→ WHAT THE EXERCISE ASKS
With the exception of the pictures, write out the data below precisely.

[Dataset entries]
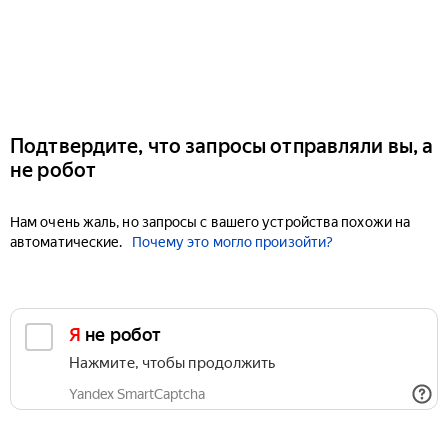
Подтвердите, что запросы отправляли вы, а
не робот
Нам очень жаль, но запросы с вашего устройства похожи на
автоматические.
Почему это могло произойти?
Я не робот
Нажмите, чтобы продолжить
Yandex SmartCaptcha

→ RESPONSE AREA
Подтвердите, что запросы отправляли вы, а
не робот
Нам очень жаль, но запросы с вашего устройства похожи на
автоматические.
Почему это могло произойти?
Я не робот
Нажмите, чтобы продолжить
Yandex SmartCaptcha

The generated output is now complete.